BERLIN (Reuters) - The German economy started the third quarter on a weaker footing, the Finance Ministry said on Friday, putting the blame on a cooling global economy and uncertainties linked to Brexit and trade conflicts that are hurting exports.
The ministry also said in its monthly report that the domestic economy was weakening and the Federal Labour Office was seeing signs of a future rise in unemployment.
“The domestic economy is signaling slower activity,” the ministry said in its report. “Demand for new staff continues to weaken.”
It added that the services sector was still giving impetus to the labor market, whose resilience has been sustaining a consumption-driven cycle driven by the European Central Bank’s expansionary monetary policy.

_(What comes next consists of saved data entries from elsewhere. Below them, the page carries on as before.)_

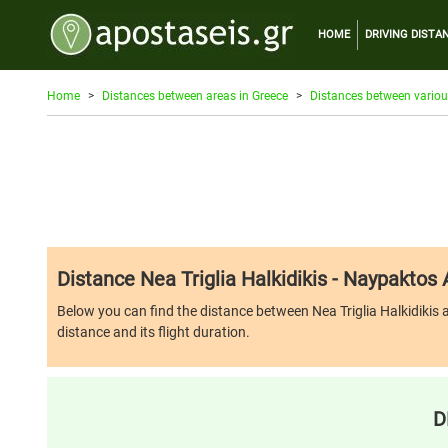
HOME
DRIVING DISTA
Home
Distances between areas in Greece
Distances between variou
Distance Nea Triglia Halkidikis - Naypaktos
Below you can find the distance between Nea Triglia Halkidikis an
distance and its flight duration.
D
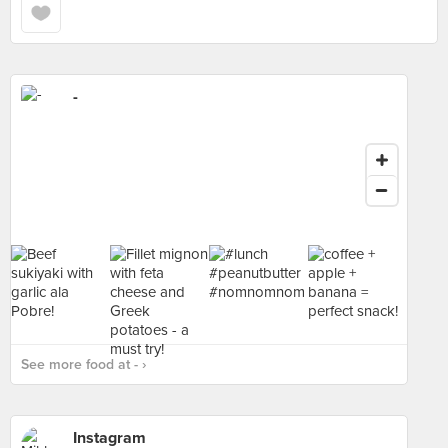
-
See more food at - ›
Instagram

“In the coming months the prospects for developments in unemployment have deteriorated,” the ministry said, referring to an assessment by the Labour Office research arm.
“On the other hand the employment trend remains robust albeit at a slower pace.”
Germany’s gross domestic product contracted by 0.1% quarter-on-quarter in the second quarter due to weaker exports, with the decrease in foreign sales driven mainly by Britain and below-average demand from China.
German economic institutes expect Europe’s largest economy to fall into recession in the third quarter with a similar contraction to the one seen in the April-June period.
The government has resisted calls to take on new debt to finance a stimulus package, saying it would stick to its balanced budget policy.